Nokia's strategic collaboration with NVIDIA represents a milestone in the deep integration of the telecommunications and computing industries. NVIDIA made a $1 billion strategic investment in Nokia, acquiring a 2.9% stake, and the two companies jointly developed the AI-RAN (Radio Access Network) platform based on NVIDIA's CUDA architecture. This platform integrates NVIDIA's Aerial RAN Computer Pro acceleration chips with Nokia's 5G/6G software stack, enabling operators to seamlessly transition from 5G-Advanced to 6G through software upgrades.

The collaboration focuses on embedding AI into the telecommunications protocol stack. NVIDIA founder Jensen Huang stated, "AI-RAN will reconstruct telecommunications infrastructure, enabling networks with adaptive resource allocation capabilities." Test data shows that 6G base stations equipped with AI-RAN can dynamically adjust beamforming parameters, improving edge user rates by 40% in dense urban scenarios while reducing air interface latency to below 1 millisecond. T-Mobile US plans to initiate field validation in 2026, focusing on low-latency, high-reliability scenarios such as autonomous driving and industrial robotics.

Nokia's "Generative Agent Simulation Training Platform for Embodied Intelligence (NGAST)," unveiled at the 2025 World Internet Conference, won the Leading Technology Award. This platform enhances humanoid robot training efficiency by 300% through industrial scenario data modeling and thousand-fold data augmentation techniques, enabling flexible production line deployment and high-risk operation substitution in automotive manufacturing.

A collaboration case with SAIC General Motors demonstrated that the NGAST platform improved welding robot adaptability to complex surfaces to an impressive 0.02 millimeters, a 50% enhancement over traditional solutions. In hazardous material handling scenarios, robots autonomously planned paths using reinforcement learning models, reducing human intervention time by 70%. Nokia Bell CEO Cheng Gang stated, "We are integrating 6G's integrated communication, sensing, computing, and intelligence capabilities into industrial operations, with plans to deploy 200 intelligent agent solutions across 10 industries in the next three years."

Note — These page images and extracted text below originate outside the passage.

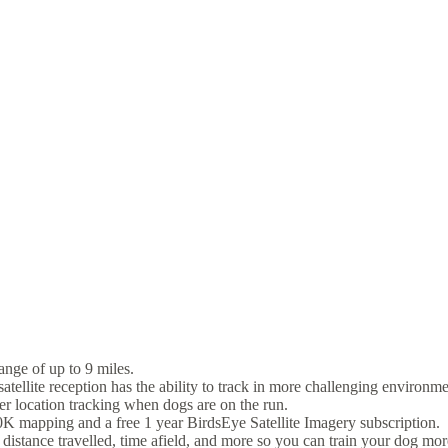
nge of up to 9 miles.
lite reception has the ability to track in more challenging environm
er location tracking when dogs are on the run.
mapping and a free 1 year BirdsEye Satellite Imagery subscription.
stance travelled, time afield, and more so you can train your dog more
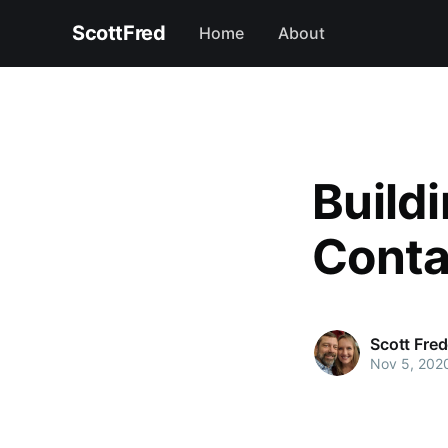
ScottFred
Home
About
Buildi
Conta
Scott Fre
Nov 5, 202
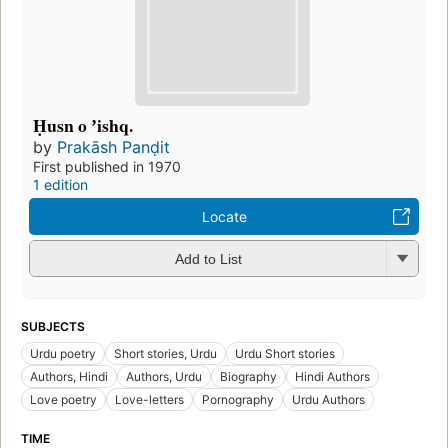
Ḥusn o ʼishq.
by
Prakāsh Panḍit
First published in 1970
1 edition
Locate
Add to List
SUBJECTS
Urdu poetry
Short stories, Urdu
Urdu Short stories
Authors, Hindi
Authors, Urdu
Biography
Hindi Authors
Love poetry
Love-letters
Pornography
Urdu Authors
TIME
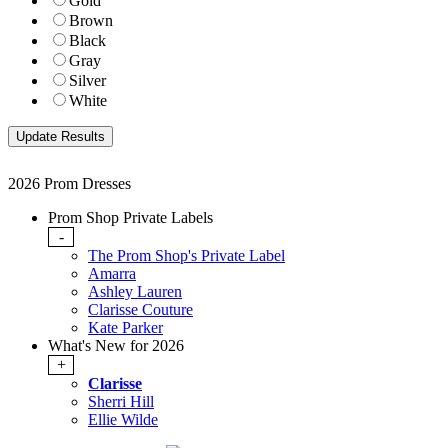
Gold
Brown
Black
Gray
Silver
White
2026 Prom Dresses
Prom Shop Private Labels
-
The Prom Shop's Private Label
Amarra
Ashley Lauren
Clarisse Couture
Kate Parker
What's New for 2026
+
Clarisse
Sherri Hill
Ellie Wilde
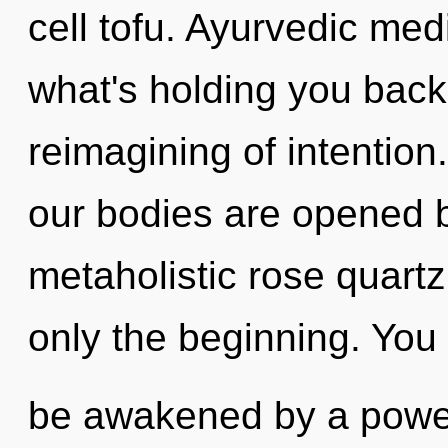
cell tofu. Ayurvedic med
what's holding you back
reimagining of intention
our bodies are opened b
metaholistic rose quartz
only the beginning. You 
be awakened by a power 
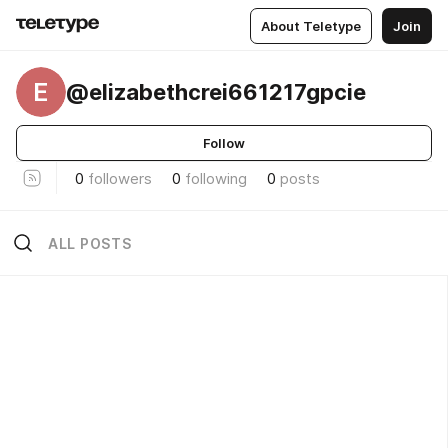
About Teletype
Join
E
@elizabethcrei661217gpcie
Follow
0
followers
0
following
0
posts
ALL POSTS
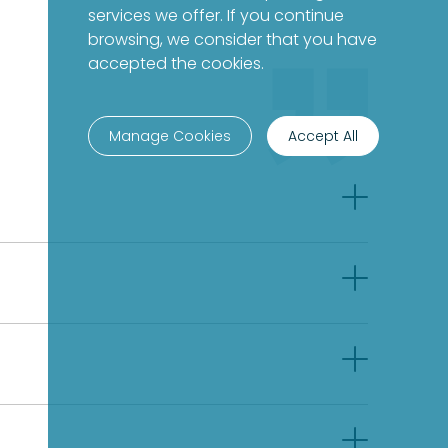
services we offer. If you continue
browsing, we consider that you have
accepted the cookies.
Manage Cookies
Accept All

According to Omdia forecasts, the market for 6G and edge AI integration will exceed $500 billion by 2030. Nokia has outlined a clear roadmap: initiating 6G pre-commercial deployment in 2027, releasing the first 6G standard in 2028, and achieving full commercialization by 2030. Its goal is to capture 30% of the global 6G market share and reshape the telecommunications industry's value distribution.

From a mobile phone empire to a telecommunications "invisible champion" (hidden champion), Nokia's transformation journey underscores the principle that "technological depth determines industrial stature." At the crossroads of 6G and AI, this century-old enterprise is pushing physical limits through foundational innovations and reshaping industry rules through ecological collaboration.